残された玄に坂田と田辺が走り寄ってきた。坂田が話しかけてくる。
「大丈夫? 意識はちゃんとしてる? これ何本に見える?」
彼は玄の目の前に指を立てる。一本だけと答えてやった。
「大丈夫なようね。中学からの付き合いだけど、本当に頑丈よね」
田辺がハンカチで玄の顔を拭いてくれる。鼻血に土にと汚いが、躊躇しなかった。
「それでも、立てられそうにない。ちょっと休む……」
体全体で呼吸し、玄は力を抜く。
「仕方ないだろうね。しばらく休んでたほうがいいんじゃないかな。どれ、膝を貸してあげよう。頭を上げて、玄ちゃん」
「いらん」
玄は田辺の誘いを断って、地面に倒れたまま深呼吸を繰り返す。若干、頭痛が治まってきたところで梶について尋ねた。
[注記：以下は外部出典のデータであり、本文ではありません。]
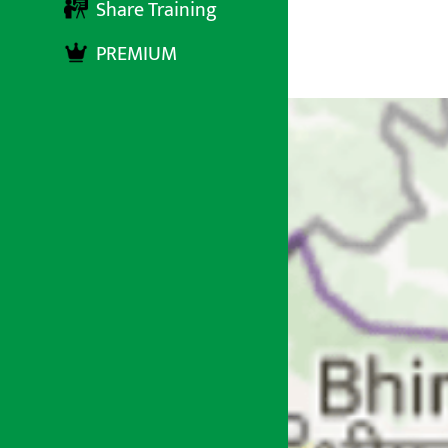
Share Training
PREMIUM
अर्थ सरोकार
९ असार २०७४, शुक्रबार ०९:२५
「しかし……坂田か田辺か、どっちか知らんけど、よく、連絡先を知ってたな」
「君がいつか無茶をする。止められないって時、連絡してって頼まれてたからね。あの、プロレスラー梶の連絡先。教えてもらったときは小躍りしたくなったよ」
坂田が嬉しげに懐から名刺ケースを取り出した。田辺も微笑を浮かべて手にしている。お宝を見せびらかす子供のようだった。
「ま、俺は銀の息子なんだけどな。名刺、いる?」
「僕らは君のサインをいつかもらうよ。家宝にさせてもらうから」
「そうね。ま、いつになるかはわからないけど」
玄はフンと鼻を鳴らした。血が飛び散った。